Latin America has traditionally fallen behind when innovating and developing financial technologies, including blockchain. But that doesn’t mean that this is a negative situation, because in emerging economies there is a huge opportunity for innovation, creativity flowing due to the lack of services and the amount of problems to be solved. Quoting Jalak Jobanputra, “looking outside the developed market is actually a good thing”, because a lot of the innovation is coming from underdeveloped economies and there are a lot of promising projects in this regions. Banking innovation is needed in such areas for solving problems that do not exist in other more developed regions, problems such as financial exclusion.
As Llanos explained, the innovation that blockchain brings to the table solves a transparency issue by making a digital asset uncopyable. “It has the ability to create a digital asset that travels on the network, but can not be copied. So the registry of this asset is unique, public and cannot be replicated.” This is one of the features that makes it so revolutionary. Right now all the management of money is private and controlled by banks, people trust these institutions to keep their values safe. But blockchain makes the ledger public and by doing so, it becomes fully transparent. The possibilities with this technology are infinite and are promising to disrupt the banking system.

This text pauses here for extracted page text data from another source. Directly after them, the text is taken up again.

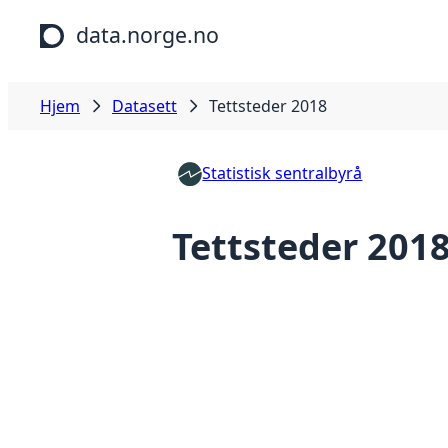
Hopp til hovedinnhold
data.norge.no
Hjem
Datasett
Tettsteder 2018
Statistisk sentralbyrå
Tettsteder 201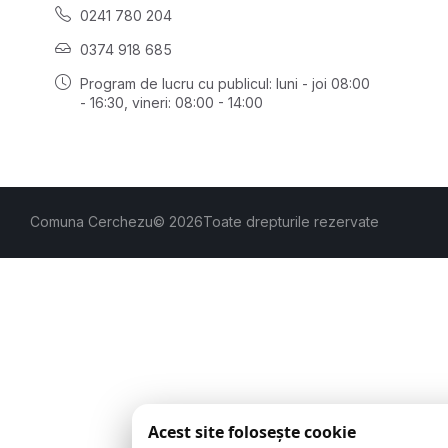
0241 780 204
0374 918 685
Program de lucru cu publicul:
luni - joi 08:00
- 16:30
, vineri: 08:00 - 14:00
Comuna Cerchezu
© 2026
Toate drepturile rezervate
Acest site folosește cookie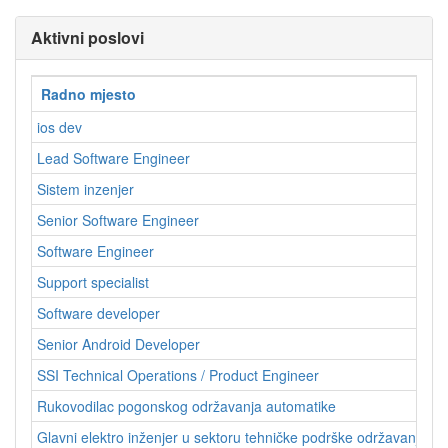
Aktivni poslovi
Radno mjesto
ios dev
Lead Software Engineer
Sistem inzenjer
Senior Software Engineer
Software Engineer
Support specialist
Software developer
Senior Android Developer
SSI Technical Operations / Product Engineer
Rukovodilac pogonskog održavanja automatike
Glavni elektro inženjer u sektoru tehničke podrške održavanju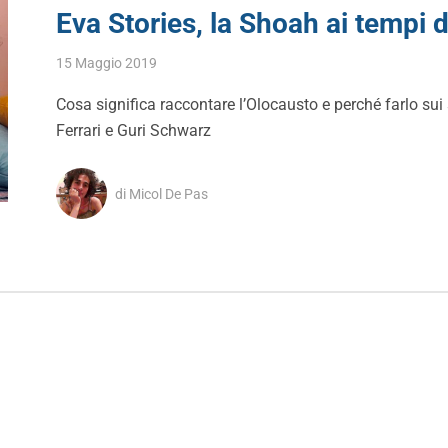
Eva Stories, la Shoah ai tempi 
15 Maggio 2019
Cosa significa raccontare l’Olocausto e perché farlo su
Ferrari e Guri Schwarz
di Micol De Pas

Blockchain is really broad, and many of its’ uses can be applied more accurately in one country than other. That’s why many startups are creating solutions using different blockchain applications for solving different problems, and adapting the technology to the idea. One of the areas where is being applied is in the solving of the identity problem. Identity, as Juan Llanos explains is important for banks and governments because of two main reasons: taxation and law enforcement. There are millions of people around the world who are being excluded from enjoying the privilege of financial services because they lack banking information, and in consequence, they lack identity. This is known as financial exclusion, and is a very common problem in underdeveloped economies like Latin America, where for example, many people don’t have the records to back up their trustworthiness so they are not given loans by banks. Blockchain technology can be used to create databases that allows banks to have information about these unbanked people, and in consequence they could get access to a broader offerings of financial services, just as the rest of us.
This way, Blockchain could become a global identity platform for those who lack banking history, and this is just one of its benefits. Blockchain is the ledger that promises to change the future of decentralized conglomerates. It is a very complex technology that is flexible enough to expand into the solution of a million problems, playing an important role in underdeveloped economies where problems with financial services are more complicated and underdeveloped that in larger economies. Arie Levy-Cohen affirmed that banks want this, regulators want this and even the government wants this, but this change has to occur progressively and show the users that this technology will really benefit their lives, as Jalak Jobanputra mentioned. This is the area where the developers of blockchain have failed by not communicating its true benefits. So now it is time for Fintech startups to gain consumers’ trust and show them the true value behind the technology.